By RICK STROUD, Times Staff Writer
© St. Petersburg Times
published January 7, 2003
TAMPA -- With each crafty completion 49ers quarterback Jeff Garcia made while conducting the second-best comeback in playoffs history Sunday, you could feel more pressure being applied to the defense.
In Tampa Bay.
Forget about what the New York Giants experienced in their 24-point collapse in the NFC wild-card game. Their season is as empty as their lockers.
Garcia managed to transfer that stress to the Buccaneers, whose top-ranked defense was experiencing its own two-minute warning for Sunday's divisional playoff game at Raymond James Stadium.
"I had my gameplan for the Giants and scrapped that at the end," safety John Lynch said. "Now I'm trying to get familiar with a team I haven't faced for awhile.
"That was a gutty, gritty performance. The guy is a real gamer. He really is. He's been producing like that for a long time, and I think (Sunday) was his most impressive performance."

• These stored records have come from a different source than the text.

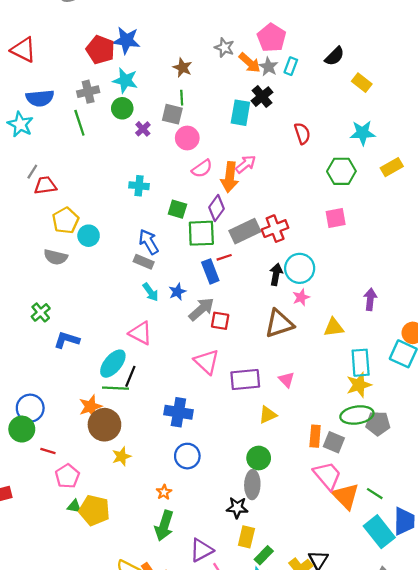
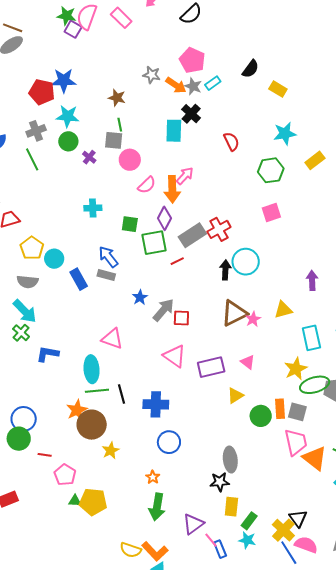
cyan rectangle: (291, 66) -> (213, 83), turned 42
blue rectangle: (210, 271) -> (79, 279), moved
cyan arrow: (151, 292) -> (25, 311), moved, size x1.5
pink star: (301, 297) -> (253, 319), moved
cyan ellipse: (113, 364) -> (92, 369), turned -36
black line: (130, 376) -> (121, 394), moved, turned -30
yellow star: (359, 385) -> (296, 369), moved
green circle: (259, 458) -> (261, 416), moved
pink trapezoid: (327, 476) -> (296, 442), turned 36

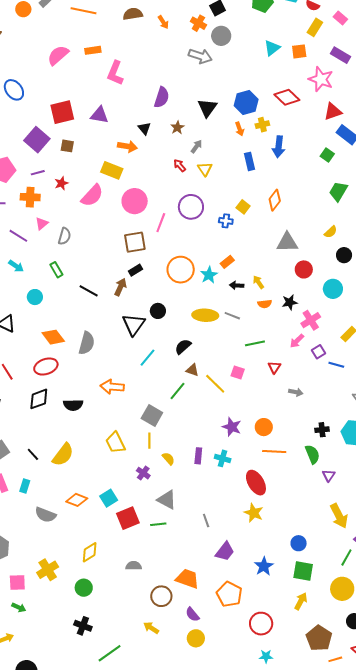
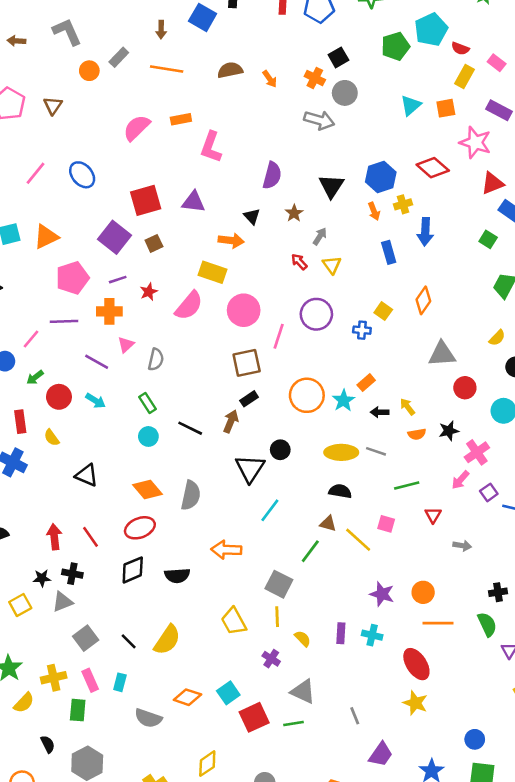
brown square: (67, 146) -> (154, 243), turned -32
cyan circle: (35, 297) -> (148, 436), moved
black semicircle: (183, 347) -> (340, 491), moved, turned 54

The Bucs have plenty of experience with mobile quarterbacks like Garcia, especially playing in the NFC South, where they get to see the likes of the Falcons' Michael Vick and the Saints' Aaron Brooks twice a year.
But neither of those players is as adept as Garcia at locating second and third options while scrambling out of the pocket. Nor do they have a target like flamboyant Niners receiver Terrell Owens.
"It's a big challenge for us," defensive coordinator Monte Kiffin said. "What Garcia did the other day was classic Joe Montana. I'm just telling you. Joe Montana couldn't have done any better. He's got a quick, five-step drop. He is great at finding the second and third receiver. That's who this guy is.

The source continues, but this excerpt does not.